→ Your goal
Return each line below holding the string "scrollbar".

→ Records supplied
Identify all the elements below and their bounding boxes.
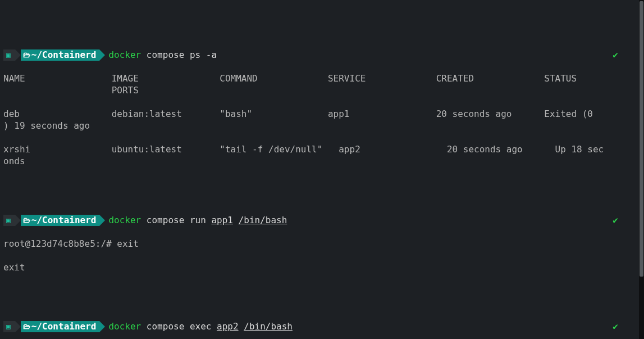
os-badge: ▣: [3, 215, 15, 226]
os-icon: ▣: [6, 214, 11, 226]
command-2: docker compose run app1 /bin/bash: [108, 214, 287, 226]
command-1: docker compose ps -a: [108, 49, 217, 61]
scrollbar[interactable]: [639, 0, 644, 339]
path-badge: 🗁 ~/Containerd: [21, 215, 100, 226]
folder-icon: 🗁: [23, 49, 30, 61]
run-output-1: root@123d74c8b8e5:/# exit: [3, 238, 641, 250]
cwd-path: ~/Containerd: [31, 214, 97, 226]
os-badge: ▣: [3, 49, 15, 61]
os-icon: ▣: [6, 49, 11, 61]
folder-icon: 🗁: [23, 320, 30, 332]
os-icon: ▣: [6, 320, 11, 332]
prompt-line-1: ▣ 🗁 ~/Containerd docker compose ps -a ✔: [3, 49, 641, 61]
run-output-2: exit: [3, 261, 641, 273]
status-check-icon: ✔: [613, 320, 618, 332]
status-check-icon: ✔: [613, 49, 618, 61]
prompt-line-2: ▣ 🗁 ~/Containerd docker compose run app1…: [3, 214, 641, 226]
prompt-line-3: ▣ 🗁 ~/Containerd docker compose exec app…: [3, 320, 641, 332]
status-check-icon: ✔: [613, 214, 618, 226]
path-badge: 🗁 ~/Containerd: [21, 49, 100, 61]
os-badge: ▣: [3, 321, 15, 332]
terminal-viewport[interactable]: ▣ 🗁 ~/Containerd docker compose ps -a ✔ …: [0, 0, 644, 339]
cwd-path: ~/Containerd: [31, 49, 97, 61]
ps-row-2: xrshi ubuntu:latest "tail -f /dev/null" …: [3, 143, 641, 167]
ps-row-1: deb debian:latest "bash" app1 20 seconds…: [3, 108, 641, 132]
scrollbar-thumb[interactable]: [640, 1, 643, 277]
ps-header-row: NAME IMAGE COMMAND SERVICE CREATED STATU…: [3, 73, 641, 96]
cwd-path: ~/Containerd: [31, 320, 97, 332]
folder-icon: 🗁: [23, 214, 30, 226]
path-badge: 🗁 ~/Containerd: [21, 321, 100, 332]
command-3: docker compose exec app2 /bin/bash: [108, 320, 293, 332]
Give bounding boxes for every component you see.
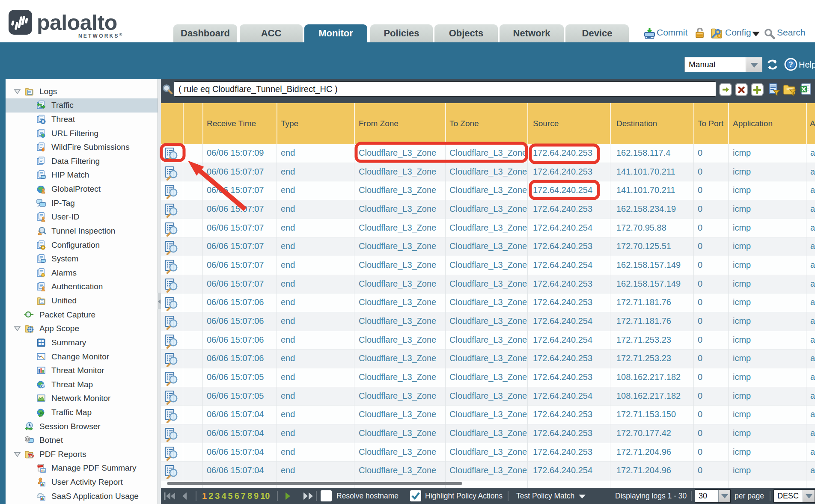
svg-text:?: ? — [788, 60, 793, 68]
svg-text:PDF: PDF — [29, 455, 34, 458]
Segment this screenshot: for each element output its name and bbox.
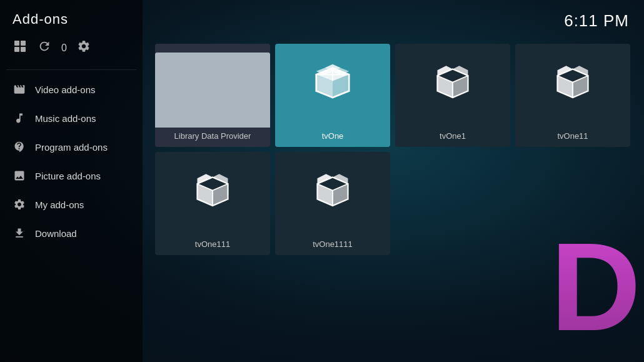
main-content: Library Data Provider Library Data Provi… [143,0,644,362]
addon-icon[interactable] [13,39,28,57]
sidebar: Add-ons 0 [0,0,143,362]
addon-label-library: Library Data Provider [174,131,251,141]
addon-card-tvone11[interactable]: tvOne11 [515,44,630,147]
box-icon-area-tvone1111 [275,152,390,236]
box-icon-tvone1 [431,63,475,109]
settings-icon[interactable] [77,39,91,56]
addon-card-tvone[interactable]: tvOne [275,44,390,147]
sidebar-item-download[interactable]: Download [0,219,143,248]
sidebar-label-download: Download [35,228,77,239]
addon-label-tvone111: tvOne111 [195,239,230,249]
box-icon-tvone1111 [311,171,355,217]
box-icon-area-tvone [275,44,390,128]
watermark-d: D [551,224,638,349]
box-icon-tvone111 [191,171,234,217]
box-icon-area-tvone1 [395,44,510,128]
addon-card-tvone1111[interactable]: tvOne1111 [275,152,390,255]
svg-marker-15 [453,76,468,98]
library-thumb: Library Data Provider [155,53,270,128]
box-icon-area-tvone111 [155,152,270,236]
svg-rect-3 [21,47,26,52]
picture-icon [13,169,26,183]
svg-rect-2 [14,47,19,52]
svg-marker-17 [573,76,588,98]
music-icon [13,111,26,125]
addon-label-tvone1: tvOne1 [440,131,466,141]
sidebar-label-music-addons: Music add-ons [35,113,96,124]
box-icon-area-tvone11 [515,44,630,128]
svg-rect-4 [159,53,266,128]
sidebar-item-program-addons[interactable]: Program add-ons [0,133,143,161]
addon-card-tvone1[interactable]: tvOne1 [395,44,510,147]
sidebar-item-my-addons[interactable]: My add-ons [0,190,143,219]
video-icon [13,83,26,96]
nav-items: Video add-ons Music add-ons Program add-… [0,70,143,248]
sidebar-item-video-addons[interactable]: Video add-ons [0,75,143,104]
program-icon [13,140,26,154]
addon-card-tvone111[interactable]: tvOne111 [155,152,270,255]
svg-rect-6 [172,65,253,115]
sidebar-label-program-addons: Program add-ons [35,142,108,153]
svg-rect-0 [14,41,19,46]
sidebar-header: Add-ons 0 [0,0,143,69]
addon-label-tvone: tvOne [322,131,344,141]
refresh-icon[interactable] [38,39,51,56]
toolbar-count: 0 [61,43,67,54]
addon-label-tvone1111: tvOne1111 [313,239,353,249]
sidebar-item-picture-addons[interactable]: Picture add-ons [0,161,143,190]
sidebar-item-music-addons[interactable]: Music add-ons [0,104,143,133]
svg-text:Library Data Provider: Library Data Provider [181,87,244,94]
box-icon-tvone [311,63,355,109]
svg-marker-14 [438,76,453,98]
page-title: Add-ons [13,11,130,28]
download-icon [13,226,26,240]
svg-rect-1 [21,41,26,46]
sidebar-label-my-addons: My add-ons [35,199,84,210]
sidebar-label-picture-addons: Picture add-ons [35,171,101,181]
svg-rect-5 [166,59,259,121]
svg-marker-20 [318,184,333,206]
svg-marker-21 [333,184,348,206]
addon-label-tvone11: tvOne11 [557,131,588,141]
addon-card-library-data-provider[interactable]: Library Data Provider Library Data Provi… [155,44,270,147]
svg-marker-18 [198,184,213,206]
sidebar-label-video-addons: Video add-ons [35,84,95,95]
time-display: 6:11 PM [564,11,629,31]
svg-marker-16 [558,76,573,98]
svg-marker-19 [213,184,228,206]
box-icon-tvone11 [551,63,595,109]
my-addons-icon [13,198,26,211]
toolbar: 0 [13,39,130,57]
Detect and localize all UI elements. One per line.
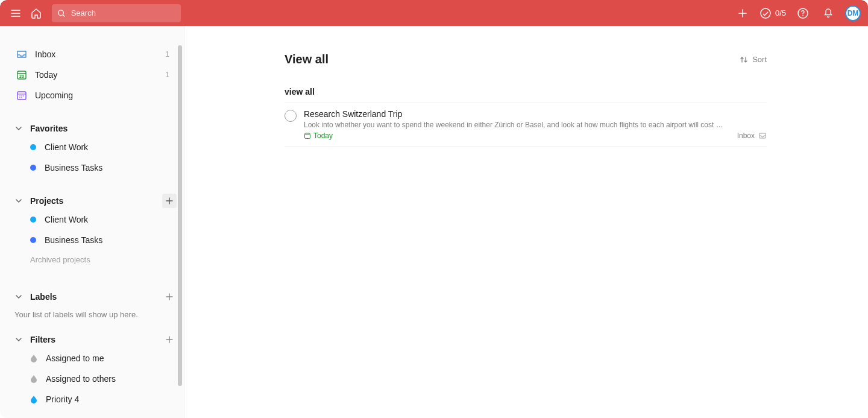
body: Inbox 1 20 Today 1 Upcoming bbox=[0, 26, 868, 418]
sidebar-item-today[interactable]: 20 Today 1 bbox=[4, 65, 184, 85]
sidebar: Inbox 1 20 Today 1 Upcoming bbox=[0, 26, 184, 418]
sidebar-item-label: Inbox bbox=[35, 49, 55, 59]
task-project[interactable]: Inbox bbox=[737, 131, 767, 140]
hamburger-icon bbox=[10, 7, 22, 19]
project-item[interactable]: Client Work bbox=[4, 209, 184, 230]
svg-text:20: 20 bbox=[19, 74, 24, 78]
favorites-section: Favorites Client Work Business Tasks bbox=[4, 120, 184, 178]
avatar[interactable]: DM bbox=[845, 5, 861, 21]
list-item-label: Assigned to me bbox=[46, 353, 104, 363]
sidebar-item-inbox[interactable]: Inbox 1 bbox=[4, 44, 184, 65]
productivity-button[interactable]: 0/5 bbox=[760, 7, 786, 19]
topbar-left bbox=[7, 4, 181, 22]
topbar: 0/5 DM bbox=[0, 0, 868, 26]
svg-point-3 bbox=[802, 15, 804, 16]
project-item[interactable]: Business Tasks bbox=[4, 230, 184, 250]
favorite-item[interactable]: Business Tasks bbox=[4, 157, 184, 178]
labels-section: Labels Your list of labels will show up … bbox=[4, 288, 184, 319]
page-title: View all bbox=[285, 52, 329, 66]
task-footer: Today Inbox bbox=[304, 131, 767, 140]
task-row[interactable]: Research Switzerland Trip Look into whet… bbox=[285, 103, 767, 147]
inbox-icon bbox=[758, 131, 767, 140]
filter-item[interactable]: Priority 4 bbox=[4, 389, 184, 410]
page-header: View all Sort bbox=[285, 52, 767, 66]
filter-item[interactable]: Assigned to others bbox=[4, 369, 184, 389]
svg-point-1 bbox=[761, 8, 770, 18]
sort-button[interactable]: Sort bbox=[739, 55, 767, 65]
list-item-label: Business Tasks bbox=[45, 235, 102, 245]
favorites-header[interactable]: Favorites bbox=[4, 120, 184, 137]
inbox-icon bbox=[14, 48, 29, 60]
sidebar-item-label: Upcoming bbox=[35, 90, 73, 100]
search-input[interactable] bbox=[70, 8, 176, 18]
sort-icon bbox=[739, 55, 749, 65]
task-project-label: Inbox bbox=[737, 131, 755, 140]
task-title: Research Switzerland Trip bbox=[304, 109, 767, 119]
list-item-label: Client Work bbox=[45, 142, 88, 152]
sort-label: Sort bbox=[752, 55, 767, 64]
productivity-count: 0/5 bbox=[775, 8, 786, 17]
filters-header[interactable]: Filters bbox=[4, 331, 184, 348]
list-item-label: Client Work bbox=[45, 215, 88, 224]
project-color-dot bbox=[30, 217, 36, 223]
section-title: Favorites bbox=[30, 124, 68, 133]
drop-icon bbox=[30, 354, 37, 363]
section-title: Filters bbox=[30, 335, 55, 344]
main-content: View all Sort view all Research Switzerl… bbox=[184, 26, 868, 418]
plus-icon bbox=[165, 335, 174, 344]
chevron-down-icon bbox=[14, 197, 27, 205]
svg-point-0 bbox=[58, 10, 64, 15]
home-button[interactable] bbox=[28, 5, 45, 22]
task-description: Look into whether you want to spend the … bbox=[304, 121, 767, 129]
notifications-button[interactable] bbox=[820, 5, 837, 22]
labels-header[interactable]: Labels bbox=[4, 288, 184, 305]
list-item-label: Assigned to others bbox=[46, 374, 116, 384]
svg-rect-7 bbox=[305, 133, 310, 139]
home-icon bbox=[30, 7, 42, 19]
list-item-label: Priority 4 bbox=[46, 394, 79, 404]
task-body: Research Switzerland Trip Look into whet… bbox=[304, 109, 767, 140]
menu-button[interactable] bbox=[7, 5, 24, 22]
project-color-dot bbox=[30, 237, 36, 243]
chevron-down-icon bbox=[14, 335, 27, 344]
help-icon bbox=[797, 7, 809, 19]
help-button[interactable] bbox=[794, 5, 811, 22]
add-filter-button[interactable] bbox=[162, 332, 177, 347]
app-window: 0/5 DM Inbox 1 bbox=[0, 0, 868, 418]
calendar-icon bbox=[304, 132, 311, 139]
drop-icon bbox=[30, 395, 37, 404]
sidebar-item-count: 1 bbox=[165, 71, 169, 79]
filters-section: Filters Assigned to me bbox=[4, 331, 184, 410]
main-inner: View all Sort view all Research Switzerl… bbox=[285, 52, 767, 147]
filter-item[interactable]: Assigned to me bbox=[4, 348, 184, 369]
topbar-right: 0/5 DM bbox=[734, 5, 861, 22]
search-icon bbox=[57, 8, 66, 19]
add-label-button[interactable] bbox=[162, 290, 177, 304]
task-checkbox[interactable] bbox=[285, 110, 297, 122]
list-item-label: Business Tasks bbox=[45, 163, 102, 173]
task-due: Today bbox=[304, 131, 333, 140]
archived-projects-link[interactable]: Archived projects bbox=[4, 250, 184, 264]
project-color-dot bbox=[30, 144, 36, 150]
search-box[interactable] bbox=[52, 4, 181, 22]
task-due-label: Today bbox=[313, 131, 333, 140]
bell-icon bbox=[822, 7, 834, 19]
quick-add-button[interactable] bbox=[734, 5, 751, 22]
sidebar-scrollbar[interactable] bbox=[178, 45, 182, 386]
sidebar-item-upcoming[interactable]: Upcoming bbox=[4, 85, 184, 106]
drop-icon bbox=[30, 375, 37, 383]
favorite-item[interactable]: Client Work bbox=[4, 137, 184, 157]
sidebar-item-label: Today bbox=[35, 70, 57, 80]
task-checkbox-wrap bbox=[285, 109, 304, 140]
sidebar-scroll[interactable]: Inbox 1 20 Today 1 Upcoming bbox=[0, 26, 184, 418]
add-project-button[interactable] bbox=[162, 194, 177, 208]
project-color-dot bbox=[30, 165, 36, 171]
plus-icon bbox=[165, 196, 174, 206]
labels-empty-text: Your list of labels will show up here. bbox=[4, 305, 184, 319]
plus-icon bbox=[737, 7, 749, 19]
projects-header[interactable]: Projects bbox=[4, 192, 184, 209]
sidebar-item-count: 1 bbox=[165, 50, 169, 59]
chevron-down-icon bbox=[14, 124, 27, 133]
chevron-down-icon bbox=[14, 293, 27, 301]
calendar-upcoming-icon bbox=[14, 89, 29, 101]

→ Task response
scrollbar[interactable]: [639, 0, 644, 339]
scrollbar-thumb[interactable]: [640, 1, 643, 277]
sidebar-scrollbar[interactable] bbox=[178, 45, 182, 386]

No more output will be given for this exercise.